这是怎么回事:当您选择一定范围的文本然后按一个键时,tkinter必须做两件事:必须删除所选的文本,然后必须插入新的文本。

首先调用处理程序进行删除。因为删除操作导致条目窗口小部件完全为空,并且您不能将空字符串转换为浮点型,所以处理程序将返回False。这样可以防止删除。

接下来,将调用您的处理程序进行插入。旧文本仍然存在。您允许插入,因此最终结果是未删除所选文本,而是在其之前插入了新文本。

最简单的解决方案是允许使用空字符串。然后,您可以简单地验证可以将非空字符串转换为浮点数。

示例:

import tkinter as tk  # python 3.x
import tkinter.ttk as ttk  # python 3.x

class Example(ttk.Frame):

    def __init__(self, parent):
        super().__init__(parent)

        # %P = value of the entry if the edit is allowed
        vcmd = (self.register(self.onValidate),'%P')
        self.entry = ttk.Entry(self, validate="key", validatecommand=vcmd)
        self.entry.pack(side="top", fill="x")

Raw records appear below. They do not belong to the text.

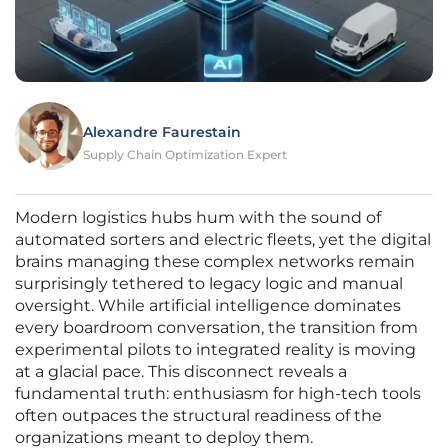
Alexandre Faurestain
Supply Chain Optimization Expert
Modern logistics hubs hum with the sound of
automated sorters and electric fleets, yet the digital
brains managing these complex networks remain
surprisingly tethered to legacy logic and manual
oversight. While artificial intelligence dominates
every boardroom conversation, the transition from
experimental pilots to integrated reality is moving
at a glacial pace. This disconnect reveals a
fundamental truth: enthusiasm for high-tech tools
often outpaces the structural readiness of the
organizations meant to deploy them.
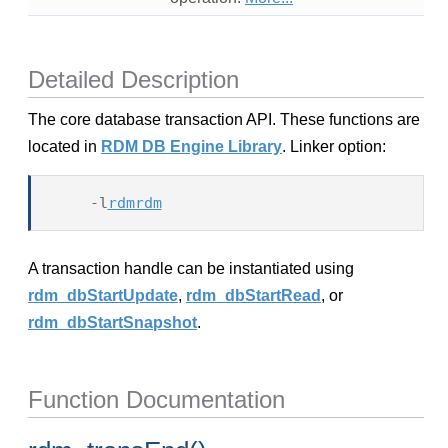
Detailed Description
The core database transaction API. These functions are
located in
RDM DB Engine Library
. Linker option:
    -l
rdmrdm
A transaction handle can be instantiated using
rdm_dbStartUpdate
,
rdm_dbStartRead
, or
rdm_dbStartSnapshot
.
Function Documentation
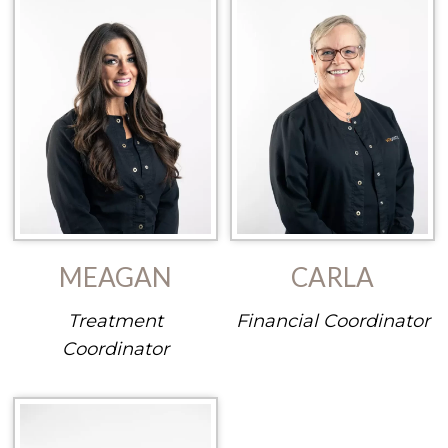
MEAGAN
CARLA
Treatment
Financial Coordinator
Coordinator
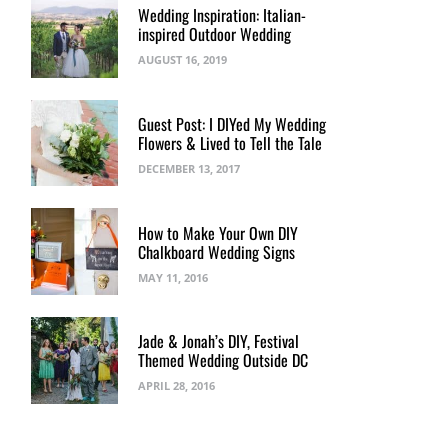
Wedding Inspiration: Italian-
inspired Outdoor Wedding
AUGUST 16, 2019
Guest Post: I DIYed My Wedding
Flowers & Lived to Tell the Tale
DECEMBER 13, 2017
How to Make Your Own DIY
Chalkboard Wedding Signs
MAY 11, 2016
Jade & Jonah’s DIY, Festival
Themed Wedding Outside DC
APRIL 28, 2016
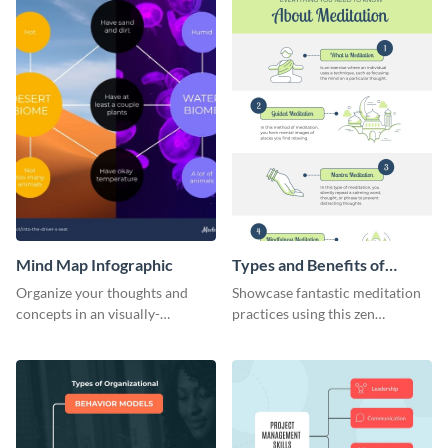
Mind Map Infographic
Types and Benefits of
Meditation Infographic
Organize your thoughts and
Showcase fantastic meditation
concepts in an visually-
practices using this zen
appealing manner using this
infographic template.
infographic template.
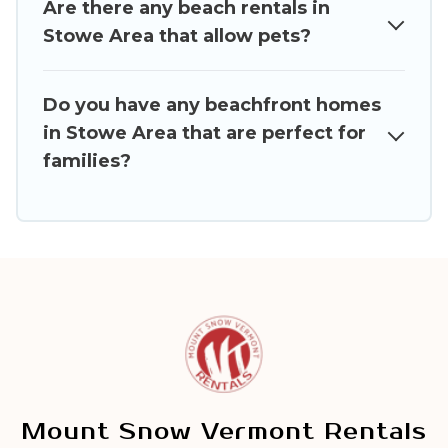
Are there any beach rentals in
Stowe Area that allow pets?
Do you have any beachfront homes
in Stowe Area that are perfect for
families?
Mount Snow Vermont Rentals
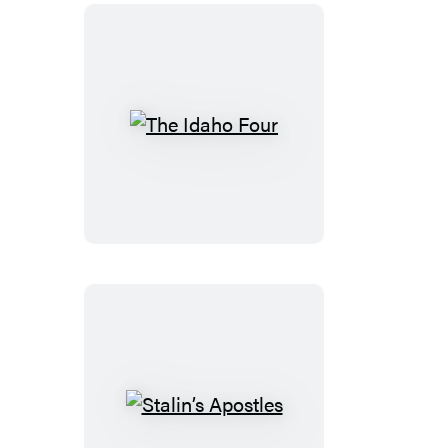
The
Idaho
Four
Stalin’s
Apostles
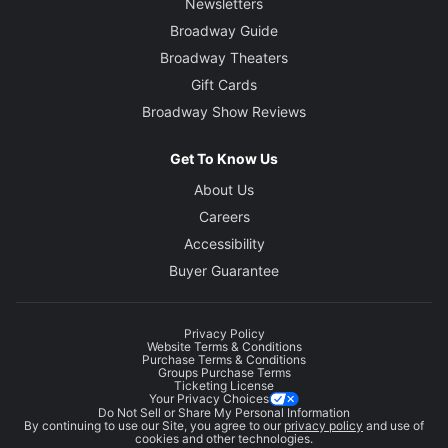
Newsletters
Broadway Guide
Broadway Theaters
Gift Cards
Broadway Show Reviews
Get To Know Us
About Us
Careers
Accessibility
Buyer Guarantee
Privacy Policy
Website Terms & Conditions
Purchase Terms & Conditions
Groups Purchase Terms
Ticketing License
Your Privacy Choices
Do Not Sell or Share My Personal Information
By continuing to use our Site, you agree to our
privacy policy
and use of
cookies and other technologies.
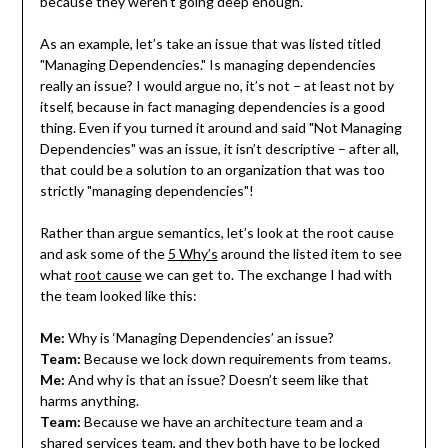
because they weren’t going deep enough.
As an example, let’s take an issue that was listed titled
"Managing Dependencies." Is managing dependencies
really an issue? I would argue no, it’s not – at least not by
itself, because in fact managing dependencies is a good
thing. Even if you turned it around and said "Not Managing
Dependencies" was an issue, it isn’t descriptive – after all,
that could be a solution to an organization that was too
strictly "managing dependencies"!
Rather than argue semantics, let’s look at the root cause
and ask some of the
5 Why’s
around the listed item to see
what
root cause
we can get to. The exchange I had with
the team looked like this:
Me:
Why is ‘Managing Dependencies’ an issue?
Team:
Because we lock down requirements from teams.
Me:
And why is that an issue? Doesn’t seem like that
harms anything.
Team:
Because we have an architecture team and a
shared services team, and they both have to be locked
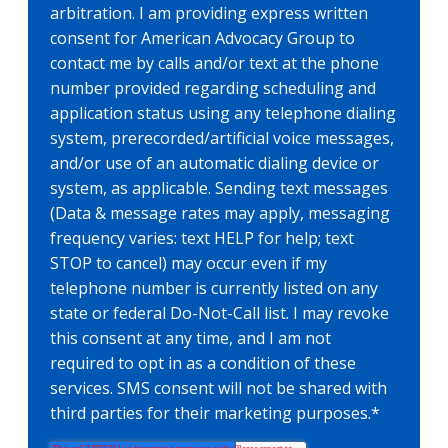
arbitration. I am providing express written
consent for American Advocacy Group to
contact me by calls and/or text at the phone
number provided regarding scheduling and
application status using any telephone dialing
system, prerecorded/artificial voice messages,
and/or use of an automatic dialing device or
system, as applicable. Sending text messages
(Data & message rates may apply, messaging
frequency varies: text HELP for help; text
STOP to cancel) may occur even if my
telephone number is currently listed on any
state or federal Do-Not-Call list. I may revoke
this consent at any time, and I am not
required to opt in as a condition of these
services. SMS consent will not be shared with
third parties for their marketing purposes.
*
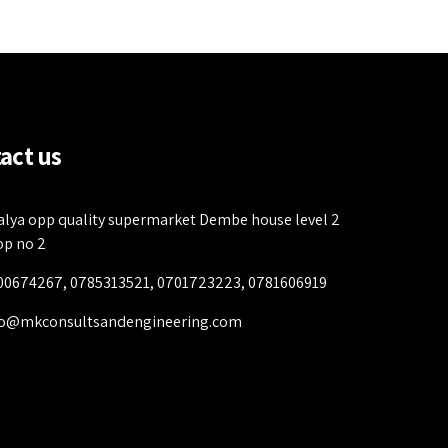
act us
alya opp quality supermarket Dembe house level 2
op no 2
00674267, 0785313521, 0701723223, 0781606919
fo@mkconsultsandengineering.com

    def onValidate(self, P):
        if P.strip() == "":
            # allow blank string
            return True
        try:
            float(P)
            return True
        except:
            return False

if __name__ == "__main__":
    root = tk.Tk()
    Example(root).pack(fill="both", expand=True)
    root.mainloop()